Collected data
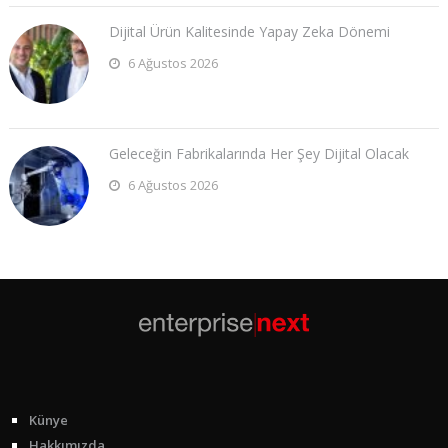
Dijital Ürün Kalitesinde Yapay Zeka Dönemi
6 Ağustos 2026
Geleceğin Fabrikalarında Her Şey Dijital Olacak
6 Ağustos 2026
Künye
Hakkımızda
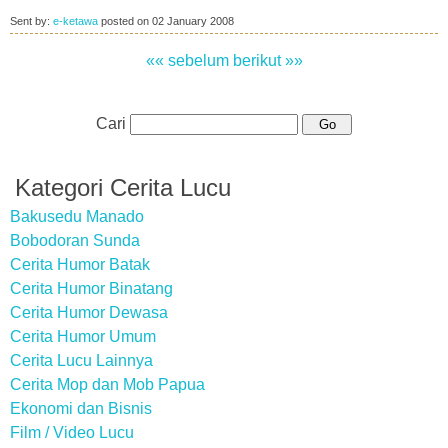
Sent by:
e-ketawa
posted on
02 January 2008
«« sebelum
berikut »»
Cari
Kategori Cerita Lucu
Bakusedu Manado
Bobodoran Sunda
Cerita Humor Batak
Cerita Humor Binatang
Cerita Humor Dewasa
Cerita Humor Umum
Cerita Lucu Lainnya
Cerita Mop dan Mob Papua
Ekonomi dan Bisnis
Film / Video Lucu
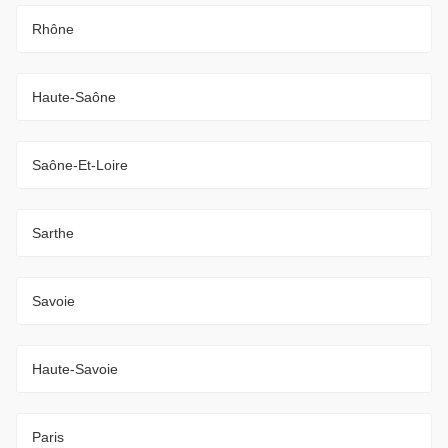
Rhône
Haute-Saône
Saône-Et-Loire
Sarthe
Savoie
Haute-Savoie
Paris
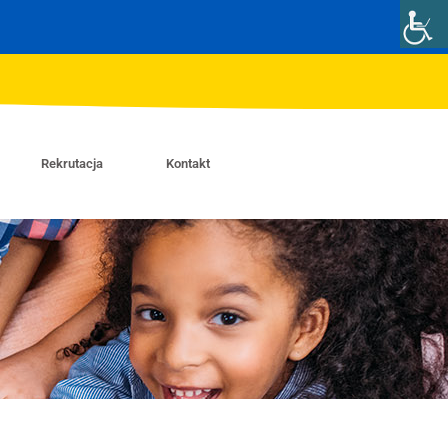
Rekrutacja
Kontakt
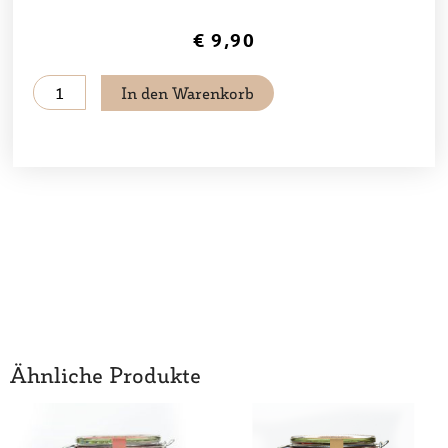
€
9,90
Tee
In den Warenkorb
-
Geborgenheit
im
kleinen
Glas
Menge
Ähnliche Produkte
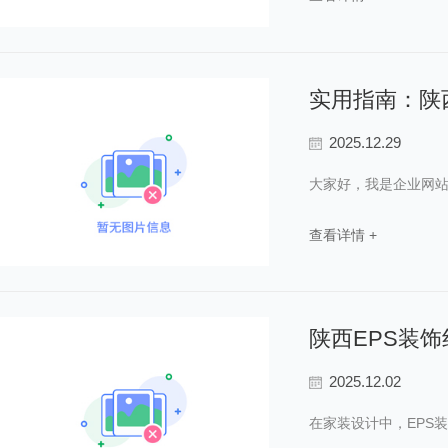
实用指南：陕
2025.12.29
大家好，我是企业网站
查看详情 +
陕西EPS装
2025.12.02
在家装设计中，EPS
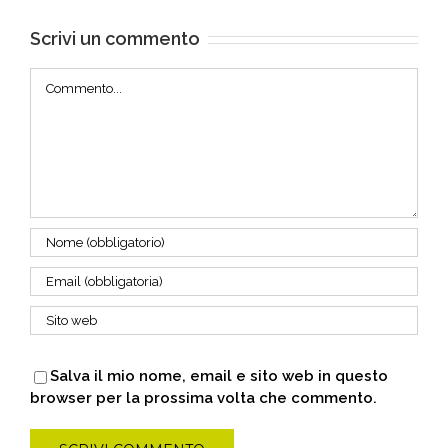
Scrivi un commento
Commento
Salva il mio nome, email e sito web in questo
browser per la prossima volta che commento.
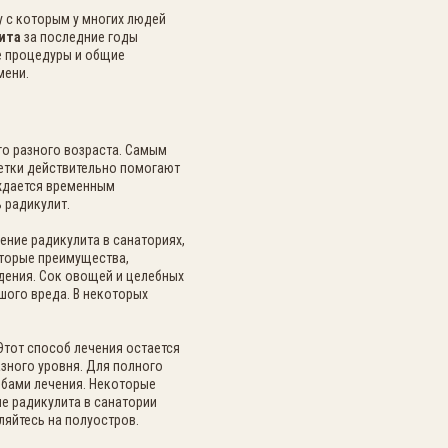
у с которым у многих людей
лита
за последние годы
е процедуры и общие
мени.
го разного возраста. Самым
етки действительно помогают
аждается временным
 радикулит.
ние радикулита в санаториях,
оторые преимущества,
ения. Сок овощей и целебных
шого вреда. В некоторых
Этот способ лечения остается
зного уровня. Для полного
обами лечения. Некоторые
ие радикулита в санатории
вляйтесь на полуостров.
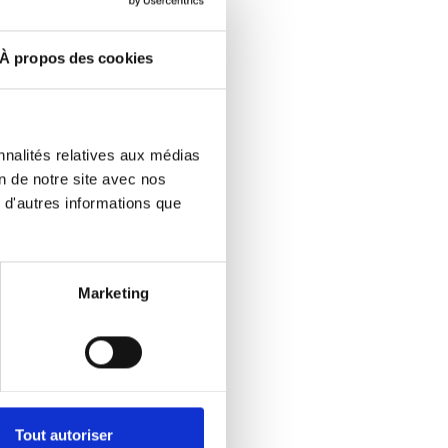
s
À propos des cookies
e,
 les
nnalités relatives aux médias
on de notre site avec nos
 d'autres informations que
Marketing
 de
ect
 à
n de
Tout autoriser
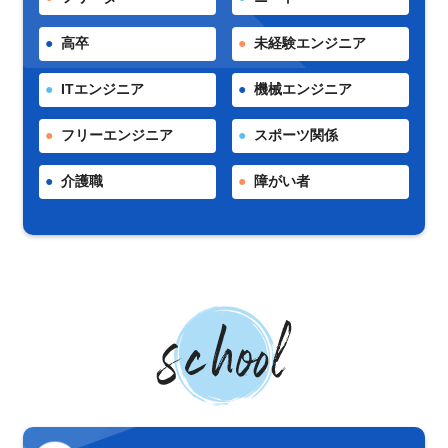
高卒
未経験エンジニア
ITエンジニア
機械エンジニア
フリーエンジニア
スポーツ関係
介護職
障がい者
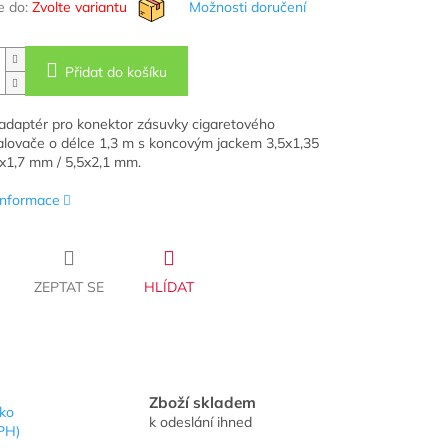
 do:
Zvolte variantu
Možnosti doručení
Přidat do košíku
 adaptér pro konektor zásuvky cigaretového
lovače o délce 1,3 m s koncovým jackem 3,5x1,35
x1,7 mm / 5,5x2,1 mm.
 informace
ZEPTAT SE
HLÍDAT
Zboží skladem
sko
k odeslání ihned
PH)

Exercise prompt
All entries should be reproduced exactly; no picture belongs in the result.

Completed exercise
Dijital Ürün Kalitesinde Yapay Zeka Dönemi
6 Ağustos 2026
Geleceğin Fabrikalarında Her Şey Dijital Olacak
6 Ağustos 2026
Künye
Hakkımızda
Sent by:
e-ketawa
posted on
02 January 2008
«« sebelum
berikut »»
Cari
Kategori Cerita Lucu
Bakusedu Manado
Bobodoran Sunda
Cerita Humor Batak
Cerita Humor Binatang
Cerita Humor Dewasa
Cerita Humor Umum
Cerita Lucu Lainnya
Cerita Mop dan Mob Papua
Ekonomi dan Bisnis
Film / Video Lucu
Rhône
Haute-Saône
Saône-Et-Loire
Sarthe
Savoie
Haute-Savoie
Paris
Rekrutacja
Kontakt
€
9,90
Tee
In den Warenkorb
-
Geborgenheit
im
kleinen
Glas
Menge
Ähnliche Produkte
实用指南：陕
2025.12.29
大家好，我是企业网站
查看详情 +
陕西EPS装
2025.12.02
在家装设计中，EPS
Scrivi un commento
Commento
Salva il mio nome, email e sito web in questo
browser per la prossima volta che commento.
у с которым у многих людей
лита
за последние годы
е процедуры и общие
мени.
го разного возраста. Самым
етки действительно помогают
аждается временным
 радикулит.
ние радикулита в санаториях,
оторые преимущества,
ения. Сок овощей и целебных
шого вреда. В некоторых
Этот способ лечения остается
зного уровня. Для полного
обами лечения. Некоторые
ие радикулита в санатории
вляйтесь на полуостров.
s
À propos des cookies
e,
 les
nnalités relatives aux médias
on de notre site avec nos
 d'autres informations que
Marketing
 de
ect
 à
n de
Tout autoriser
高卒
未経験エンジニア
ITエンジニア
機械エンジニア
フリーエンジニア
スポーツ関係
介護職
障がい者
 do:
Zvolte variantu
Možnosti doručení
Přidat do košíku
 adaptér pro konektor zásuvky cigaretového
lovače o délce 1,3 m s koncovým jackem 3,5x1,35
x1,7 mm / 5,5x2,1 mm.
 informace
ZEPTAT SE
HLÍDAT
Zboží skladem
sko
k odeslání ihned
PH)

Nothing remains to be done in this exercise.